To address the conotoxin data imbalance and improve the tool’s sorting ability, the team decided to employ a pair of widely used ML tools, collectively called SMOTE-Tomek. The SMOTE part stands for Synthetic Minority Oversampling Technique, meaning that the Los Alamos team added synthetic, computer-generated data (akin to 180 handdrawn cats to accompany the 20 real cat photos) based on their experimental work, to balance the training set for the algorithm. These extra data could help train the model to recognize the small differences between proteins by providing a more equal number of conotoxin entries and non-conotoxin entries.

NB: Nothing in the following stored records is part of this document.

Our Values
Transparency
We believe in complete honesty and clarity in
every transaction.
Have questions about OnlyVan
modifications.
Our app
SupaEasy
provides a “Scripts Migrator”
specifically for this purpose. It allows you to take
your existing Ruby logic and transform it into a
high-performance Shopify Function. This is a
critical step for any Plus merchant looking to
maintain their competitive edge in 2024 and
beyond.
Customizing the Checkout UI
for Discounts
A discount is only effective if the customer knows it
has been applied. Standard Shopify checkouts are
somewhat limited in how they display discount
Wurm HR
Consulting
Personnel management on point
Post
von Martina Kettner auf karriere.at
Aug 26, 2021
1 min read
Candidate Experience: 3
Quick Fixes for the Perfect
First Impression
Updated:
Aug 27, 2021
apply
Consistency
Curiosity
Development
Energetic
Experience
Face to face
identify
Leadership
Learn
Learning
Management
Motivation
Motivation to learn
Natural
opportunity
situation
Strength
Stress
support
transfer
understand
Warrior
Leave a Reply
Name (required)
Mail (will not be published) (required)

Next, the Tomek part of the ML approach (named for its inventor Ivan Tomek) comprised removing data samples that were too similar (i.e., dogs with pointy ears that the computer might suggest are cats) to create more distinction between the two groups. After the initial training, the ML model successfully categorized unknown conotoxins into different pharmacological families. Lastly, the team used various experimental approaches to validate the ML model’s predictions and ensure that it was classifying conotoxins correctly. And it was.

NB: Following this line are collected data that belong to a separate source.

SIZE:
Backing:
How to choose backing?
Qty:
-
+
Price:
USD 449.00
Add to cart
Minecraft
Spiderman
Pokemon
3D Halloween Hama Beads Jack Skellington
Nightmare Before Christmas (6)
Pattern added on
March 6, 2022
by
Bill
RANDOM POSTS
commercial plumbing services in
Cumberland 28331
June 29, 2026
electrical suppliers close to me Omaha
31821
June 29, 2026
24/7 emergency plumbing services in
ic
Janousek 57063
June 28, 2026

“This work has exciting implications for drug discovery, given that conotoxins affect a diversity of pharmacological targets,” says Nguyen. “Our ability to rapidly and accurately predict signature characteristics of conotoxins, their classes, and biological targets could enable the identification of novel, potentially therapeutic molecules. In addition, as we add more experimental data on conotoxin structures and toxicities we will expand training datasets and increase the prediction accuracy.”

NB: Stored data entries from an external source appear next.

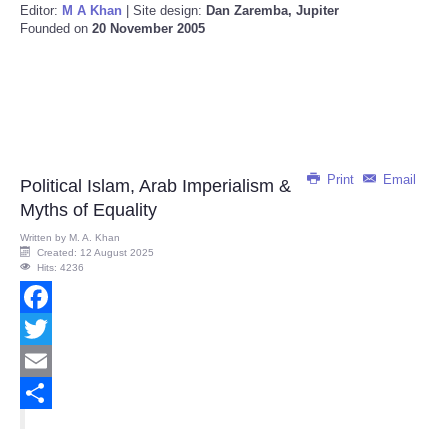
Editor:
M A Khan
| Site design:
Dan Zaremba, Jupiter
Founded on
20 November 2005
Print
Email
Political Islam, Arab Imperialism &
Myths of Equality
Written by
M. A. Khan
Created: 12 August 2025
Hits: 4236
Facebook
Twitter
Email
Share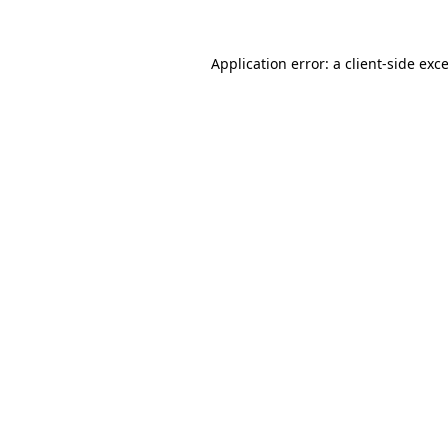
Application error: a
client
-side exc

Beyond being good at predicting the structure and function of conotoxins, Monroe says that the Los Alamos team’s approach is versatile and widely applicable. Although the scientists would always prefer to have more data, they were still able to accurately predict signature characteristics of conotoxins. This approach could be widely beneficial, because small experimental datasets are common when working with biological samples. Furthermore, the team developed a new software tool using their ML platform that has the potential to be adapted to a portable device, making it even more useful for a broad range of scientific and national security pursuits.
People Also Ask
Are all cone snails deadly?
No. All cone snails are venomous, but only two species (Conus textile and Conus geographus) are known to have actually killed humans.
What happens during drug discovery?
Drug discovery is a complex and lengthy process, often spanning several years or even a decade, and requiring millions of dollars in investment. During this time, researchers identify chemicals with potential therapeutic properties and then test them for effectiveness and safety. AI/ML is showing potential to speed the process up tremendously.